聖パウロは私たちにこう語ります:「わたしたちの中には、だれ一人自分のために生きる人はなく、だれ一人自分のために死ぬ人もいません。 わたしたちは、生きるとすれば主のために生き、死ぬとすれば主のために死ぬのです。」ミカエルさんの人生は、この言葉の証しとなりました。ミカエルさんは信仰において誠実に生き、毎朝ミサに与り、侍者などとして奉仕し、他の信者さんとご一緒に聖書を学び、祈り、ギターをひきながらテーゼの祈り会を支えました。聖書とロザリオが大好きで、最後の最後までロザリオをもって祈っていたお姿が見られていました。また、家族を愛し、兄弟姉妹を大切にし、親族を訪問し、子供たちに模範を示してきました。
体調が優れない時であっても、ミカエルさんは教会の友人の葬儀に参列しようと努力しました。それは、私たちの心に残る最後の姿です。弱さの中にあっても、ミカエルさんは信仰に忠実であり続け、最後まで愛と義務を全うしようとしたのです。そして今、主はミカエルさんを優しく迎え入れ、安らぎのうちに休ませてくださっているでしょう。主イエスの御言葉のとおり、「わたしのくびきは負いやすく、わたしの荷は軽い」のです。
ミカエルさん、お疲れさまでした。本当にありがとうございました。
ご家族の皆さん、深い悲しみの中におられることと思いますが、どうか希望を失わないでください。ご主人様お父様が残された信仰と愛の足跡は、これからも皆さんを支え、導いてくださいます。主イエス・キリストの御言葉に慰めを見いだし、心に平安を取り戻されますようにお祈りいたします。
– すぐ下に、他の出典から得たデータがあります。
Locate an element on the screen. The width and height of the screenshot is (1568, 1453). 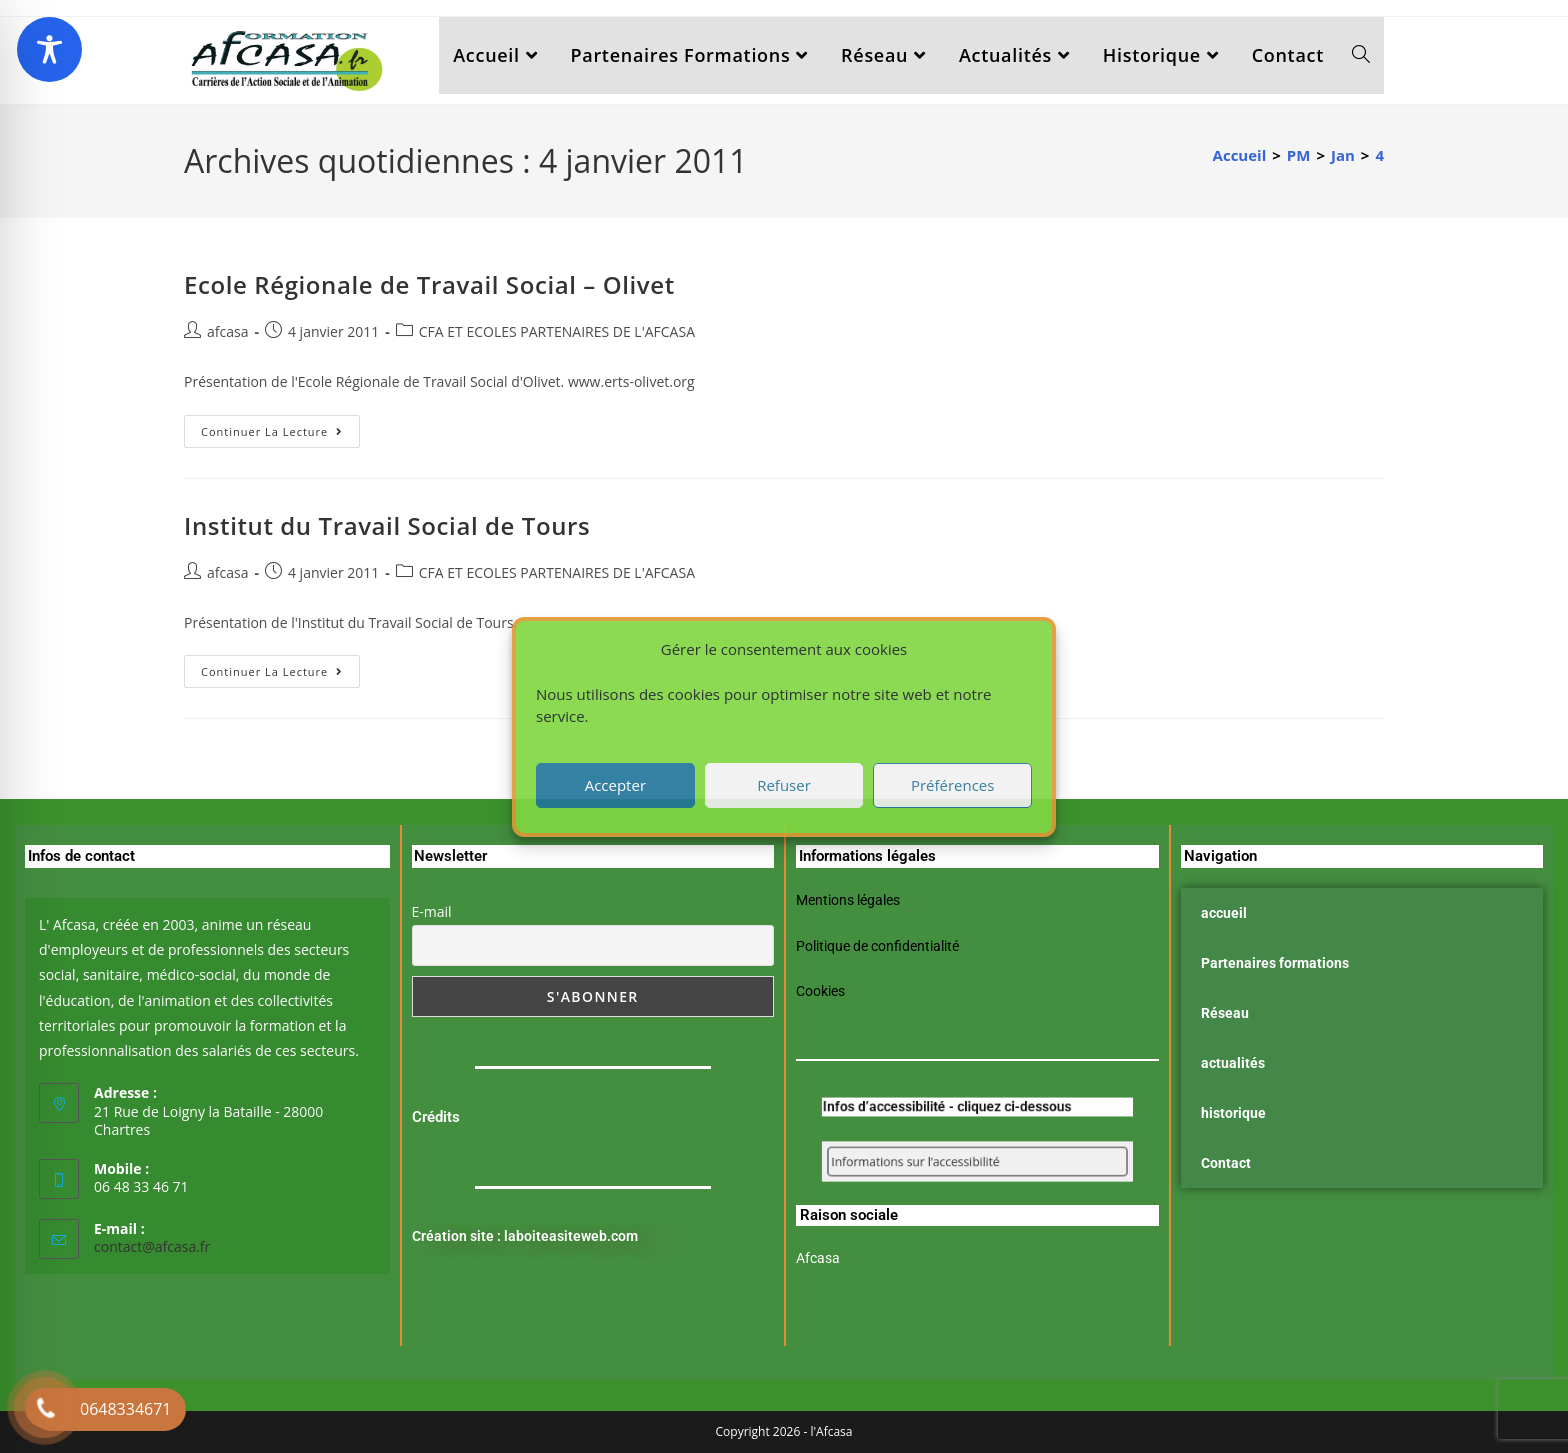
contact@afcasa.fr is located at coordinates (152, 1247).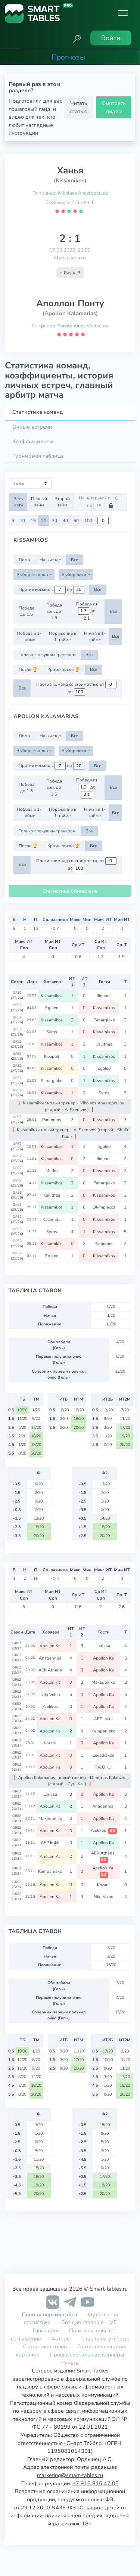  I want to click on Aiolikos, so click(51, 1706).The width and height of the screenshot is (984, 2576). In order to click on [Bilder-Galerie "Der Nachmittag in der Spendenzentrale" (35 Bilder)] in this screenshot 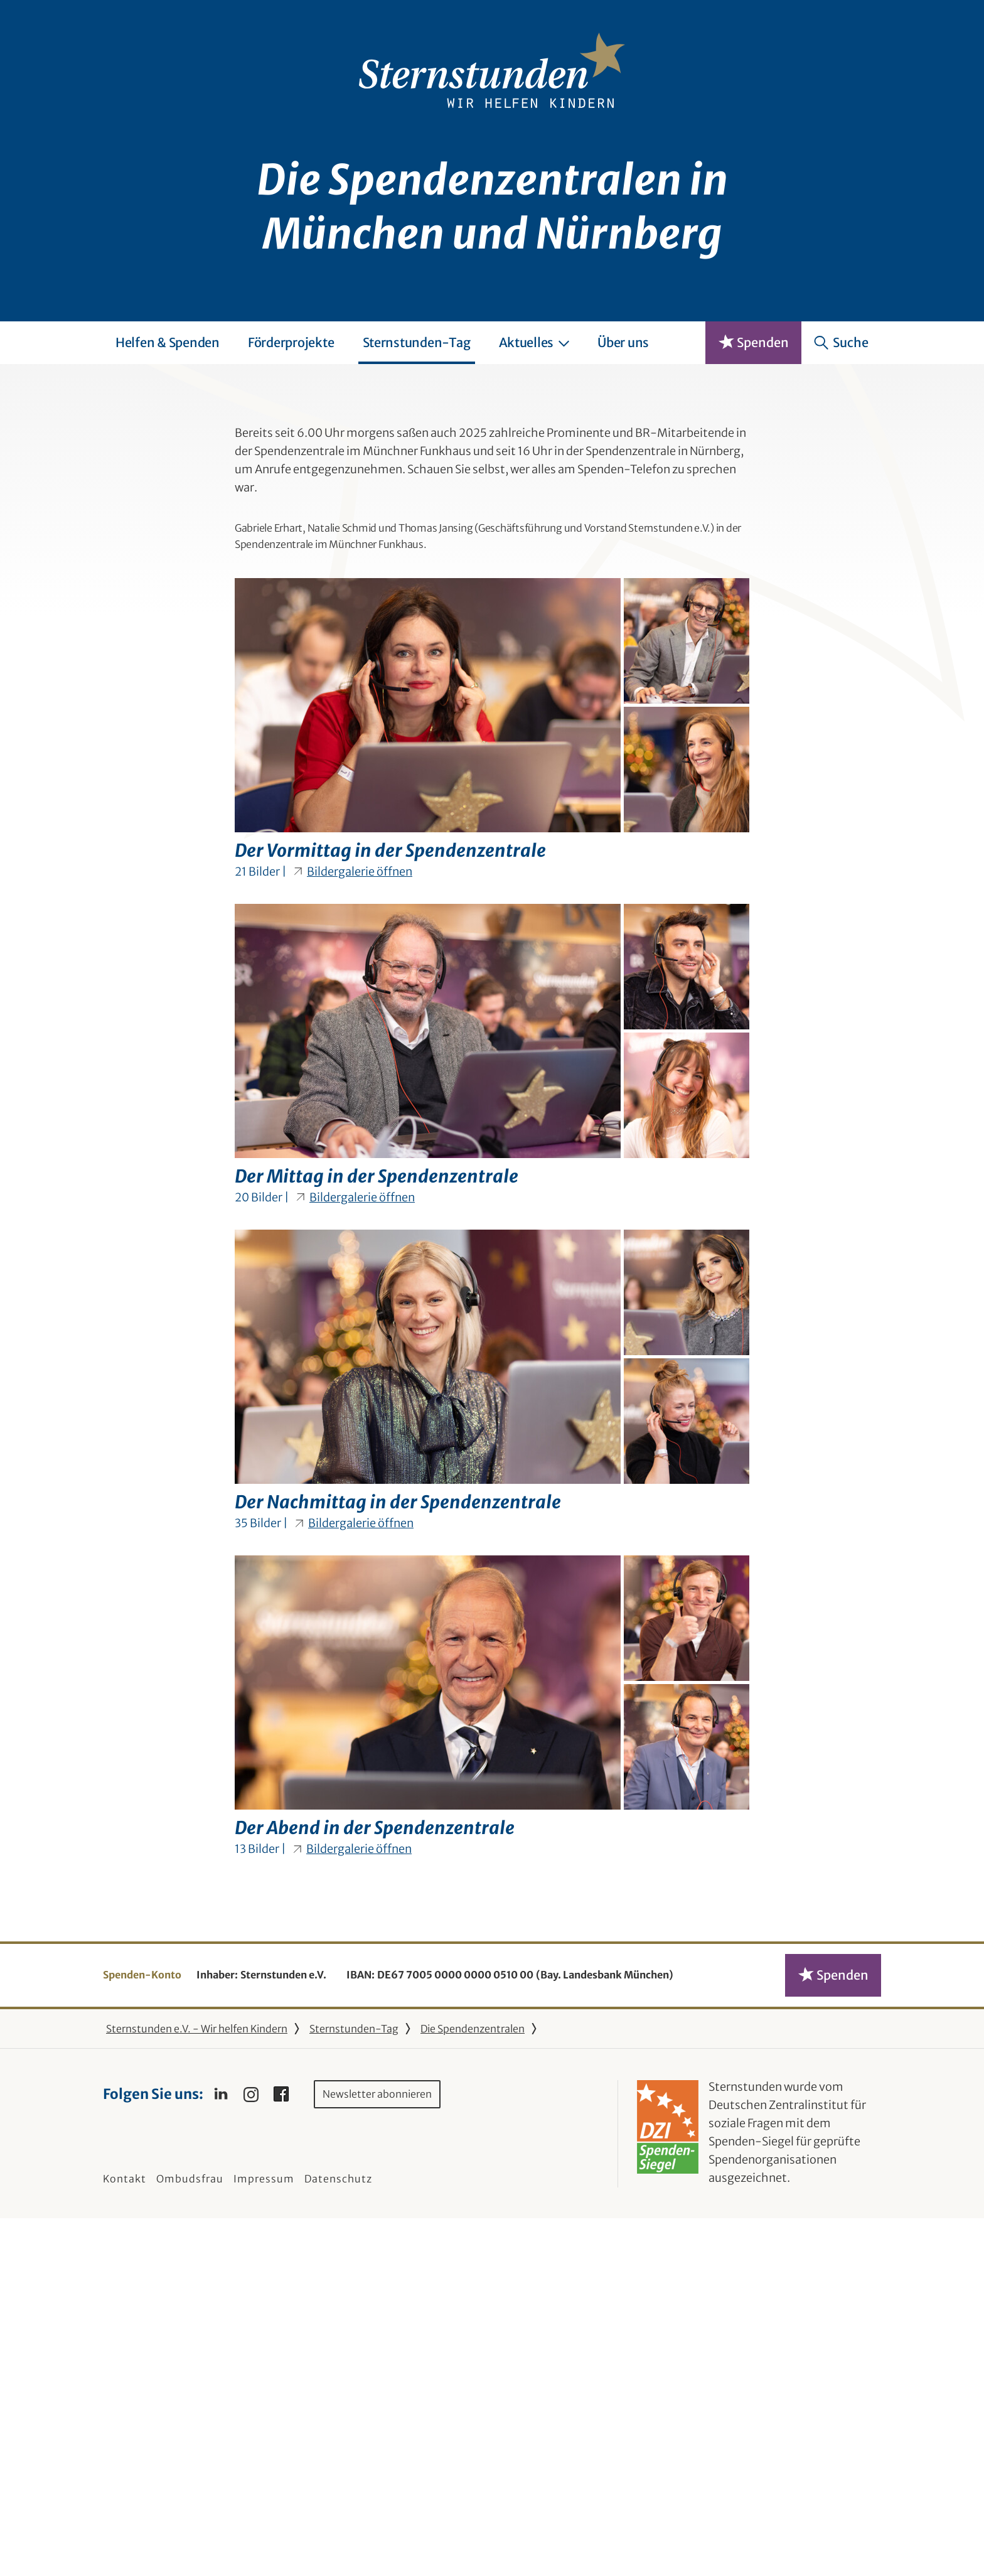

そして教会共同体の皆様、ミカエルさんが召されたことは、ご遺族、そして共同体に多くの思い出を残しました。しかし、私たちはミカエルさんが永遠に失われたのではなく、キリストにあって生きていると信じています。キリストは死を乗り越え、私たちの主となられたのです。私たちは、ミカエルさんが永遠の幸せにあずかることを祈り、また私たち一人ひとりが、ミカエルさんの模範に倣って、善良で謙虚に、家族を愛し、共同体に仕え、最後まで主に忠実であることを願います。
キリスト、すべての命と復活の主が、兄弟ミカエルさんに安らぎを与え、私たちには確かな希望を与えてくださいますように。やがて私たちも、天の国でミカエルさんと再び集うことができますように、心よりお祈りいたします。